The tan path of the system for the red hyena.

For the majority of the population, sun tan is a pleasant enjoyment that promotes the synthesis of vitamin D and benefits physical and mental health. However, the sun tan needs to be exceptionally cautious for people with systemic red-coloured lupus.

Systematic red hemorrhoids are a self-immunizing disease, and patients ‘ immune systems wrongly attack their tissues and organs. Among them, UV is considered to be one of the major factors in the onset or exacerbation of disease. Ultraviolet rays in the sun, especially UVA and UVB, can penetrate the skin, damage the DNA in the skin cell, and cause the organism to produce a large amount of its own antibody, which in turn causes a series of symptoms, such as skin red spots, joint pains, and damage to dirty organs.

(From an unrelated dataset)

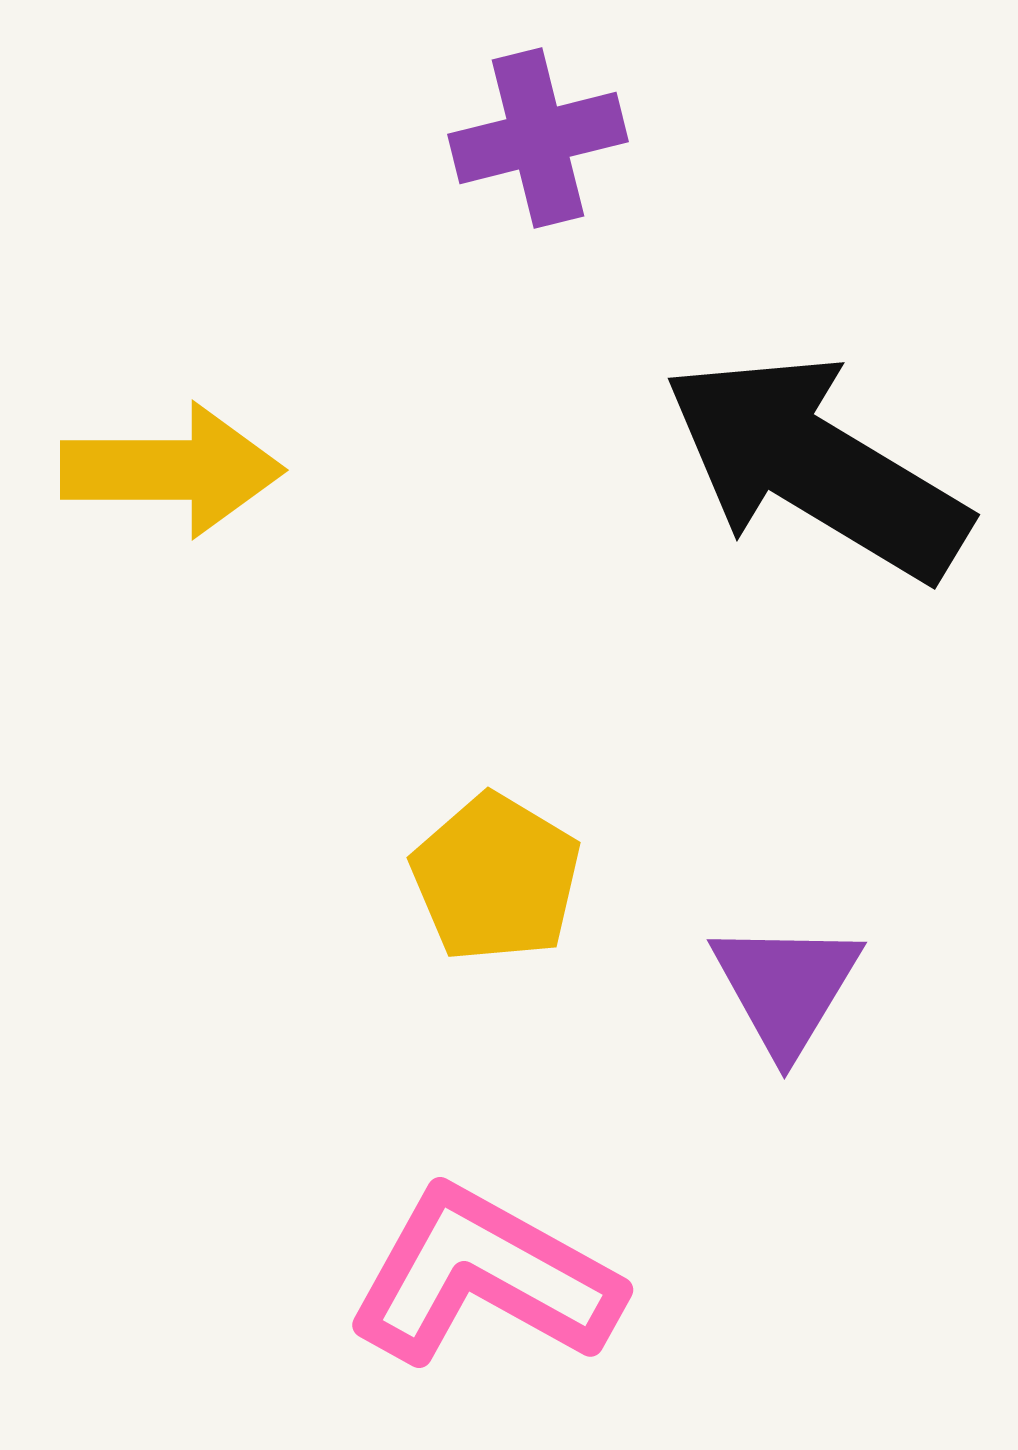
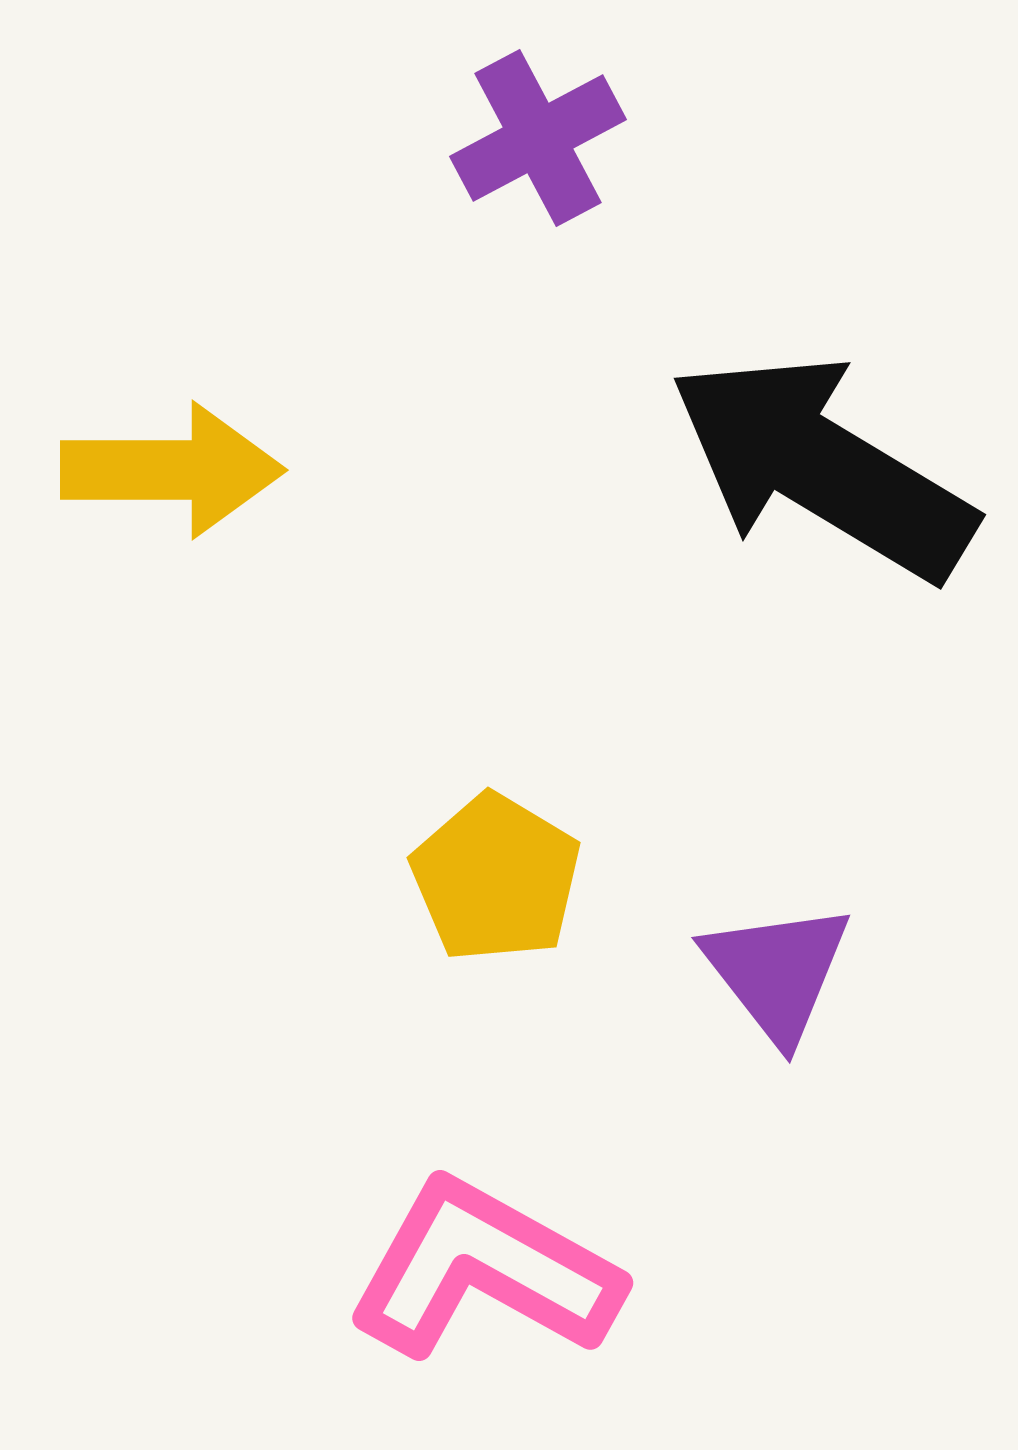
purple cross: rotated 14 degrees counterclockwise
black arrow: moved 6 px right
purple triangle: moved 9 px left, 15 px up; rotated 9 degrees counterclockwise
pink L-shape: moved 7 px up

But that does not mean that the patient must completely eliminate the sun. In fact, proper and safe sun suns are also necessary for patients to maintain a certain state of health. For example, during periods of stable conditions, occasional short-term exposure to sunlight can help patients to improve their moods and prevent osteoporosis. So, how do you do the scientific sun? First is the choice of time. Every effort should be made to avoid the strongest UV period between 10 a.m. and 4 p.m. It is possible to choose when the morning sun is softer, e.g. 7-9 points, or 1-2 hours before sunset, when UV intensity is relatively low and skin irritation is smaller.

Second, the length of sun tan is also strictly controlled. At the initial stage, the patient is given 5 – 10 minutes per sun, which can then increase in accordance with his or her own tolerance, but generally not more than 30 minutes. In the course of sunbathing, if the skin is indisposed with red, itching, pain, etc., it should stop immediately and return to the room to avoid direct sunlight.

Besides, there’s a lot of tan. Patients should, as far as possible, avoid direct exposure to sunlight of exposed and thinner parts of the face, neck, arm, etc. The choice is to wear long-sleeved clothing, wide-side hats and sunglasses, and to allow proper sunlight exposure only to relatively patient parts such as hands and feet. The use of an umbrella could further reduce UV exposure if longer trips were required.

In addition, the use of appropriate sunscreen measures is essential. Even when sunbath is allowed, the patient should wear sunscreen. Select a sunscreen that is high and has a wide range of sunscreen protection (which is both resistant to UVA and UVB) and ensure that the full amount is evenly painted, repeated every 2 – 3 hours. For some skin-sensitive patients, a small area of skin can be tested to see if there is an allergy before being used in large areas.

Before and after sunbath, patients are also required to provide skin care. Some moist lactation can be properly painted before sunbath to enhance skin barriers. After sunbath, the skin is washed with water in time to remove dust and sunscreen residues from the skin surface, and then the skin is painted with a relaxing and repairing effect to help the skin recover.

Systematic red erythalamus sun-burning requires the development of individualized sun-burning programmes under the guidance of a doctor, taking into account his/her condition and state of health. Only in this way will it be possible to maximize the physical damage caused by ultraviolet light while enjoying the benefits of sunlight, to maintain stability and to improve the quality of life.